= Provided material =
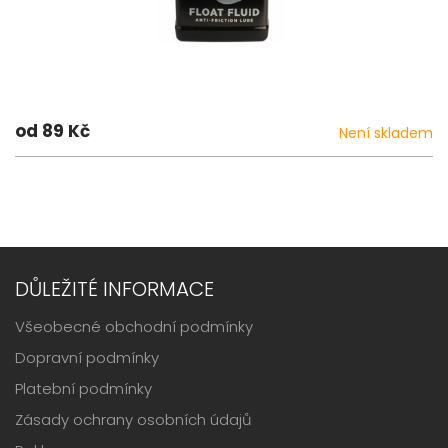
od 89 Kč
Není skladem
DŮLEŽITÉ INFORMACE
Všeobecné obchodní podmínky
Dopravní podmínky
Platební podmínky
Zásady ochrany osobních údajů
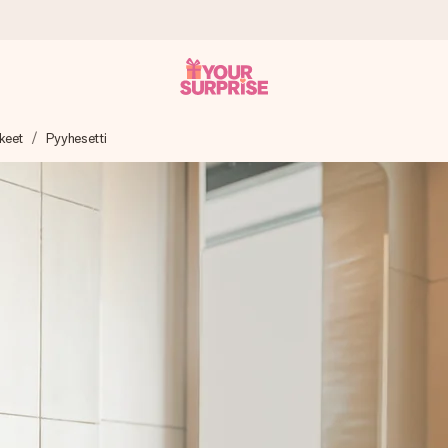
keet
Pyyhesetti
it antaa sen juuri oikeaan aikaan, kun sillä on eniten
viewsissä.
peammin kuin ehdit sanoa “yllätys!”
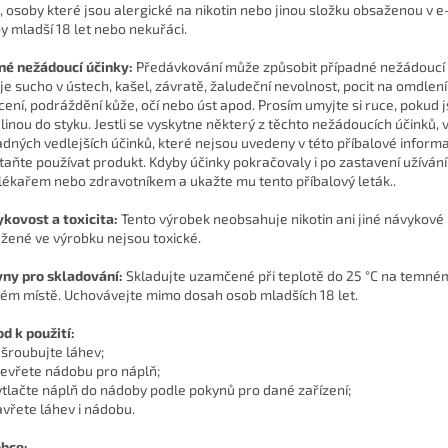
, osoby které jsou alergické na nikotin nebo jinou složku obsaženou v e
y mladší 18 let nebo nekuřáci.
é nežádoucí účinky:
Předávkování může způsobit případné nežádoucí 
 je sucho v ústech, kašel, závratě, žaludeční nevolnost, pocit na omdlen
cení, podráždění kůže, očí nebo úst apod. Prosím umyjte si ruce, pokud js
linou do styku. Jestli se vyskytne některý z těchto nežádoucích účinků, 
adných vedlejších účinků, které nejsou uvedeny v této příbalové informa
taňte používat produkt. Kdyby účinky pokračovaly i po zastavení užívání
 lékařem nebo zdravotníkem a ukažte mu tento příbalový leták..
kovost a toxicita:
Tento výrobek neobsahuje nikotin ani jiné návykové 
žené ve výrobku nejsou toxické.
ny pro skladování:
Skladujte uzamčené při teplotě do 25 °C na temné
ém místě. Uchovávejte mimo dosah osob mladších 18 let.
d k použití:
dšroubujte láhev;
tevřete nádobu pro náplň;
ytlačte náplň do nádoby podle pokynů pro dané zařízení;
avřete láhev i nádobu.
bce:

= Task =
Skip all pictures. Then give again, exactly, each line from the line holding "Dopravní podmínky" through the last line of the listing above, both ends included.

= Written answer =
Dopravní podmínky
Platební podmínky
Zásady ochrany osobních údajů
keet
Pyyhesetti
it antaa sen juuri oikeaan aikaan, kun sillä on eniten
viewsissä.
peammin kuin ehdit sanoa “yllätys!”
, osoby které jsou alergické na nikotin nebo jinou složku obsaženou v e
y mladší 18 let nebo nekuřáci.
é nežádoucí účinky:
Předávkování může způsobit případné nežádoucí 
 je sucho v ústech, kašel, závratě, žaludeční nevolnost, pocit na omdlen
cení, podráždění kůže, očí nebo úst apod. Prosím umyjte si ruce, pokud js
linou do styku. Jestli se vyskytne některý z těchto nežádoucích účinků, 
adných vedlejších účinků, které nejsou uvedeny v této příbalové informa
taňte používat produkt. Kdyby účinky pokračovaly i po zastavení užívání
 lékařem nebo zdravotníkem a ukažte mu tento příbalový leták..
kovost a toxicita:
Tento výrobek neobsahuje nikotin ani jiné návykové 
žené ve výrobku nejsou toxické.
ny pro skladování:
Skladujte uzamčené při teplotě do 25 °C na temné
ém místě. Uchovávejte mimo dosah osob mladších 18 let.
d k použití:
dšroubujte láhev;
tevřete nádobu pro náplň;
ytlačte náplň do nádoby podle pokynů pro dané zařízení;
avřete láhev i nádobu.
bce:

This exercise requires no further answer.